# Dataset construction

Download relevant data as CSV and pickle for later reuse.

In [13]:
import urllib.request
import pandas as pd
import pickle
import io

In [14]:
def build_url(ticker: str) -> str:
    """Build an URL for CSV data download for given stock ticker."""
    return f"https://stooq.pl/q/d/l/?s={ticker}&i=d"

def get_csv(ticker: str) -> io.BytesIO:
    """Download CSV data for given stock ticker."""
    url = build_url(ticker)
    with urllib.request.urlopen(url) as response:
        data = response.read().decode("utf-8")
    return io.BytesIO(data.encode("utf-8"))

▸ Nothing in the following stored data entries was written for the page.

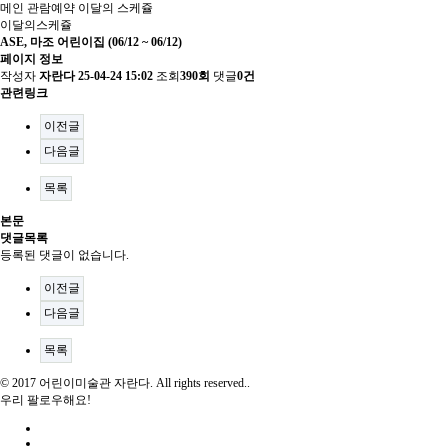
메인
관람예약
이달의 스케쥴
이달의스케쥴
ASE, 마조 어린이집 (06/12 ~ 06/12)
페이지 정보
작성자
자란다
25-04-24 15:02
조회
390회
댓글
0건
관련링크
이전글
다음글
목록
본문
댓글목록
등록된 댓글이 없습니다.
이전글
다음글
목록
© 2017 어린이미술관 자란다. All rights reserved..
우리 팔로우해요!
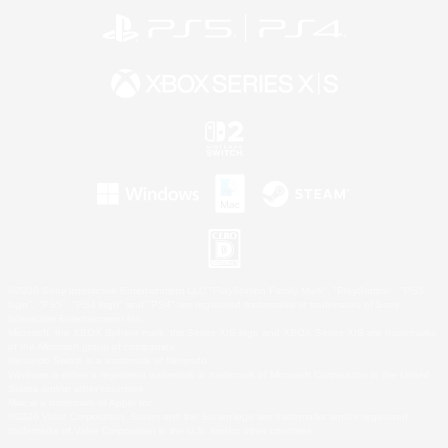
©2026 Sony Interactive Entertainment LLC."PlayStation Family Mark", "PlayStation", "PS5
logo", "PS5", "PS4 logo" and "PS4" are registered trademarks or trademarks of Sony
Interactive Entertainment Inc.
Microsoft, the XBOX Sphere mark, the Series X|S logo and XBOX Series X|S are trademarks
of the Microsoft group of companies.
Nintendo Switch is a trademark of Nintendo.
Windows is either a registered trademark or trademark of Microsoft Corporation in the United
States and/or other countries.
Mac is a trademark of Apple Inc.
©2026 Valve Corporation. Steam and the Steam logo are trademarks and/or registered
trademarks of Valve Corporation in the U.S. and/or other countries.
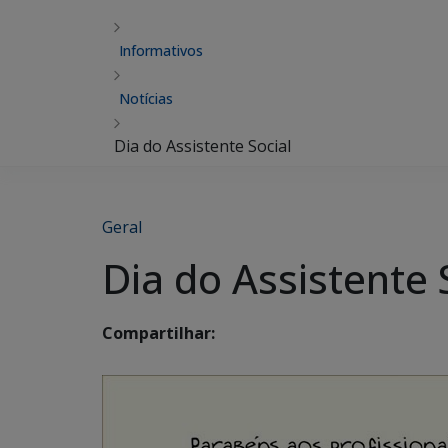
Informativos
Notícias
Dia do Assistente Social
Geral
Dia do Assistente 
Compartilhar:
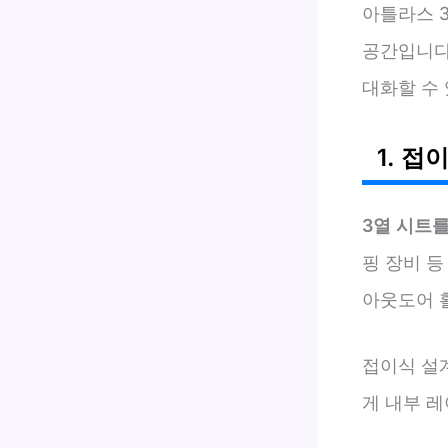
아틀라스 
공간입니다
대화할 수
1. 접
3열 시트를
핑 장비 등
아웃도어 
접이식 설
게 내부 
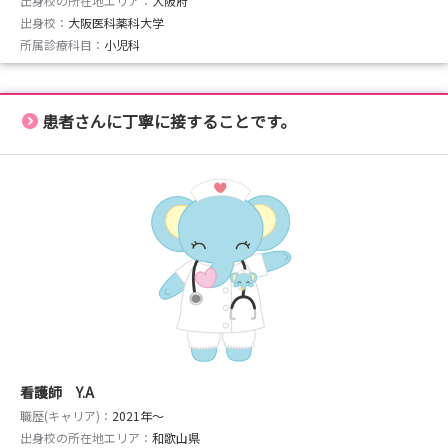
出身校の所在地エリア：
大阪府
出身校：
大阪医科薬科大学
所属診療科目：
小児科
患者さんに丁寧に接することです。
看護師 Y.A
職歴(キャリア)：
2021年〜
出身校の所在地エリア：
和歌山県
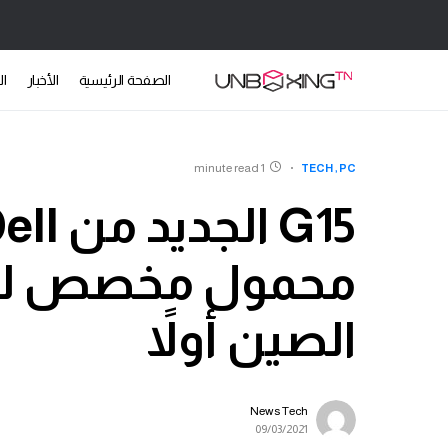
الصفحة الرئيسية
الأخبار
ال
1 minute read
TECH
PC
محمول مخصص للأل
الصين أولاً
News Tech
09/03/2021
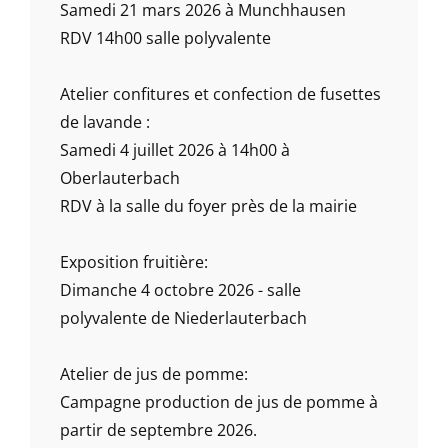
Samedi 21 mars 2026 à Munchhausen
RDV 14h00 salle polyvalente
Atelier confitures et confection de fusettes
de lavande :
Samedi 4 juillet 2026 à 14h00 à
Oberlauterbach
RDV à la salle du foyer près de la mairie
Exposition fruitière:
Dimanche 4 octobre 2026 - salle
polyvalente de Niederlauterbach
Atelier de jus de pomme:
Campagne production de jus de pomme à
partir de septembre 2026.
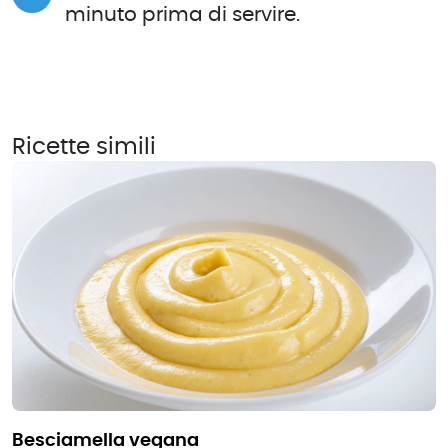
minuto prima di servire.
Ricette simili
besciamella vegana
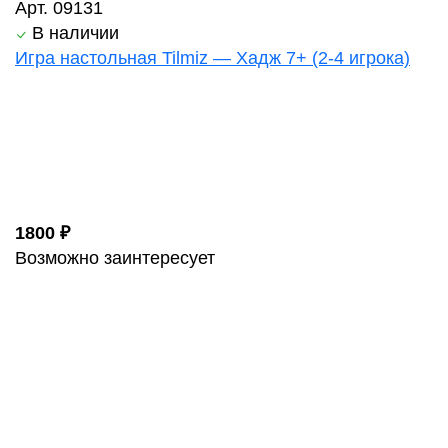
Арт. 09131
В наличии
Игра настольная Tilmiz — Хадж 7+ (2-4 игрока)
1800 ₽
Возможно заинтересует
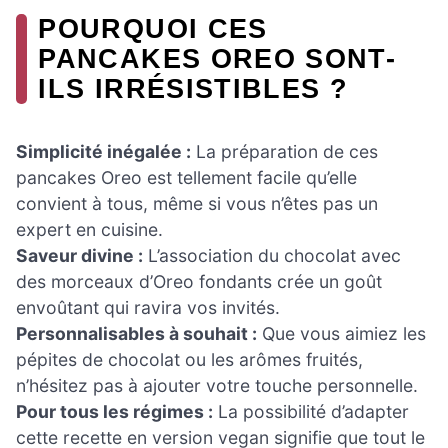
POURQUOI CES
PANCAKES OREO SONT-
ILS IRRÉSISTIBLES ?
Simplicité inégalée :
La préparation de ces
pancakes Oreo est tellement facile qu’elle
convient à tous, même si vous n’êtes pas un
expert en cuisine.
Saveur divine :
L’association du chocolat avec
des morceaux d’Oreo fondants crée un goût
envoûtant qui ravira vos invités.
Personnalisables à souhait :
Que vous aimiez les
pépites de chocolat ou les arômes fruités,
n’hésitez pas à ajouter votre touche personnelle.
Pour tous les régimes :
La possibilité d’adapter
cette recette en version vegan signifie que tout le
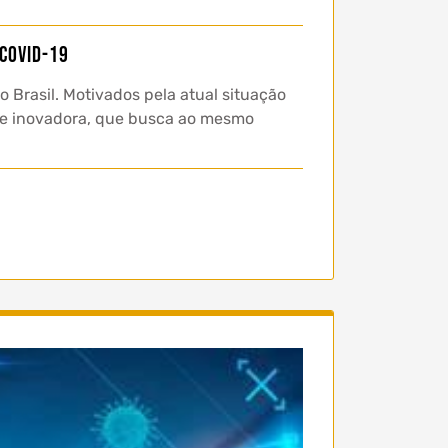
COVID-19
o Brasil. Motivados pela atual situação
ade inovadora, que busca ao mesmo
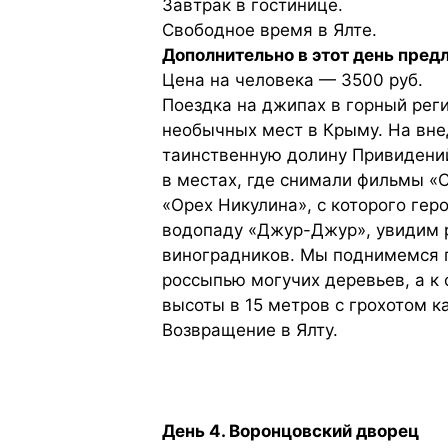
Завтрак в гостинице.
Свободное время в Ялте.
Дополнительно в этот день пред
Цена на человека — 3500 руб.
Поездка на джипах в горный рег
необычных мест в Крыму. На вн
таинственную долину Привидени
в местах, где снимали фильмы «
«Орех Никулина», с которого ге
водопаду «Джур-Джур», увидим 
виноградников. Мы поднимемся п
россыпью могучих деревьев, а к
высоты в 15 метров с грохотом 
Возвращение в Ялту.
День 4. Воронцовский дворец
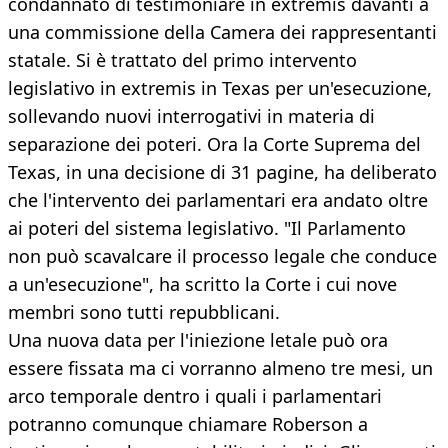
condannato di testimoniare in extremis davanti a
una commissione della Camera dei rappresentanti
statale. Si è trattato del primo intervento
legislativo in extremis in Texas per un'esecuzione,
sollevando nuovi interrogativi in materia di
separazione dei poteri. Ora la Corte Suprema del
Texas, in una decisione di 31 pagine, ha deliberato
che l'intervento dei parlamentari era andato oltre
ai poteri del sistema legislativo. "Il Parlamento
non può scavalcare il processo legale che conduce
a un'esecuzione", ha scritto la Corte i cui nove
membri sono tutti repubblicani.
Una nuova data per l'iniezione letale può ora
essere fissata ma ci vorranno almeno tre mesi, un
arco temporale dentro i quali i parlamentari
potranno comunque chiamare Roberson a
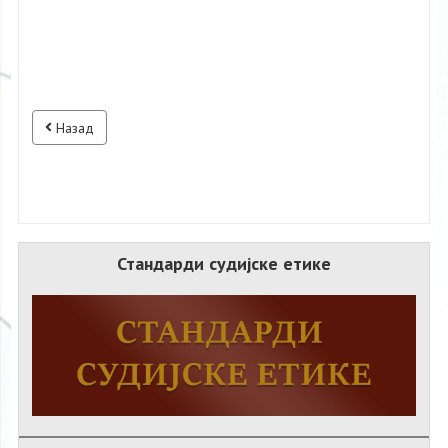
Назад
Стандарди судијске етике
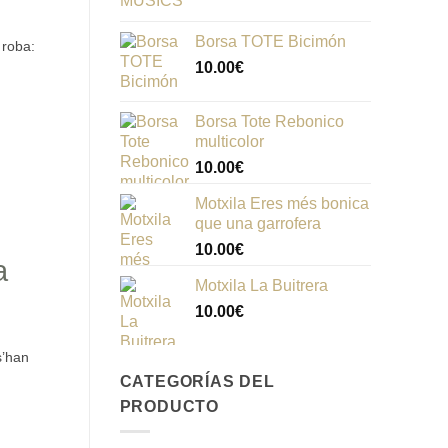
Borsa TOTE Bicimón
 roba:
10.00
€
Borsa Tote Rebonico
multicolor
10.00
€
Motxila Eres més bonica
que una garrofera
10.00
€
a
Motxila La Buitrera
10.00
€
s’han
CATEGORÍAS DEL
PRODUCTO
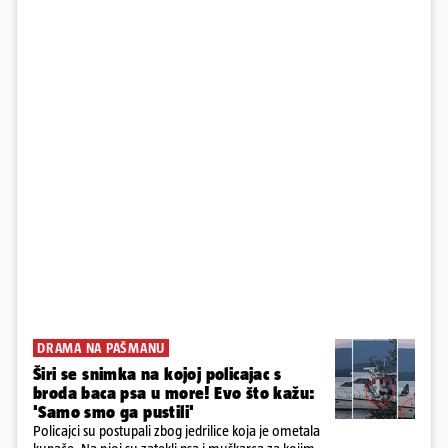
DRAMA NA PAŠMANU
Širi se snimka na kojoj policajac s
broda baca psa u more! Evo što kažu:
'Samo smo ga pustili'
Policajci su postupali zbog jedrilice koja je ometala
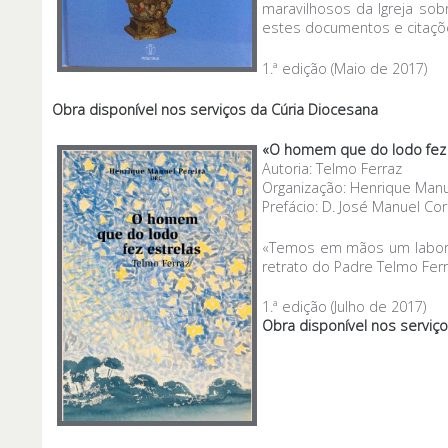
maravilhosos da Igreja sobr
estes documentos e citações
1.ª edição (Maio de 2017)
Obra disponível nos serviços da Cúria Diocesana
«O homem que do lodo fez e
Autoria: Telmo Ferraz
Organização: Henrique Manu
Prefácio: D. José Manuel Co
«Temos em mãos um laborio
retrato do Padre Telmo Fer
1.ª edição (Julho de 2017)
Obra disponível nos serviço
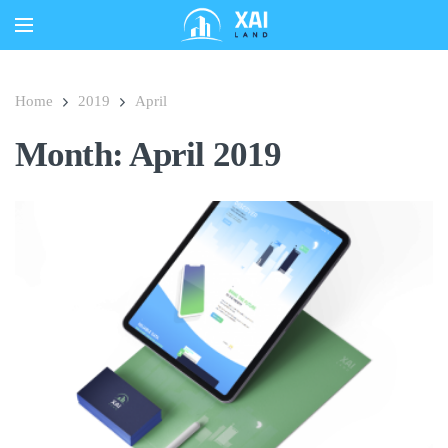
Home
2019
April
Month:
April 2019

def parse_data(data: io.BytesIO) -> pd.DataFrame:
    """Parse CSV data into a pandas DataFrame."""
    df = pd.read_csv(data, index_col="Data")
    df.index.name = "date"
    def _rename_col(col):
        if col.lower() == "otwarcie":
            return "open"
        if col.lower() in ["zamknięcie", "zamkniecie"]:
            return "close"
        if col.lower() in ["najwyższy", "najwyzszy"]:
            return "high"
        if col.lower() in ["najniższy", "najnizszy"]:
            return "low"
        if col.lower() == "wolumen":
            return "volume"
        return col.lower()
    df.columns = map(_rename_col, df.columns)
    return df

In [15]:
tickers = {
    "wig20": "wig20",
    "usdpln": "usdpln",
    "10y": "10yply.b",
    "spx": "^spx",
    "dax": "^dax",
    "swig80": "swig80",
}

In [16]:
data = dict()

for ticker in tickers:
    csv = get_csv(tickers[ticker])
    df = parse_data(csv)
    data[ticker] = df

In [17]:
with open("raw_data.bin", "wb") as f:
    pickle.dump(data, f)